[[ DATA EXTRACTS, beginning ]]
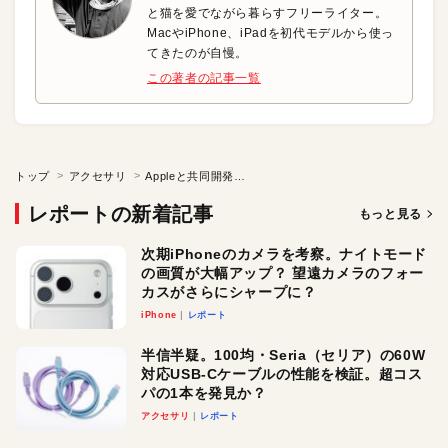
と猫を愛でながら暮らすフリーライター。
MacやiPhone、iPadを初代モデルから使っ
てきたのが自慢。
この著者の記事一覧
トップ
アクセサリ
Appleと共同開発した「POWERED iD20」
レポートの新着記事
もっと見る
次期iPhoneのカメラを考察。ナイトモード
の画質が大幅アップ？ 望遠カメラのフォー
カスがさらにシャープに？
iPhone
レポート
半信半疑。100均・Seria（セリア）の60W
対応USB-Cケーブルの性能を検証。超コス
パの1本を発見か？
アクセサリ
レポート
[[ DATA EXTRACTS, end ]]
[[ DATA EXTRACTS, beginning ]]
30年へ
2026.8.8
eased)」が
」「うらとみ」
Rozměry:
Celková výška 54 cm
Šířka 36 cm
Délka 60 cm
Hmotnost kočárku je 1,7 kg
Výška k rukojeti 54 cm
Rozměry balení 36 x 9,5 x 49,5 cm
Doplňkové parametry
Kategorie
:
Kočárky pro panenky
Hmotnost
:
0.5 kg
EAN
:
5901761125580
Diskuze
[[ DATA EXTRACTS, end ]]
**REQUIRED WORK:** Return all lines from the data above with "Rozměry" in them.

**TASK OUTPUT:**
Rozměry:
Rozměry balení 36 x 9,5 x 49,5 cm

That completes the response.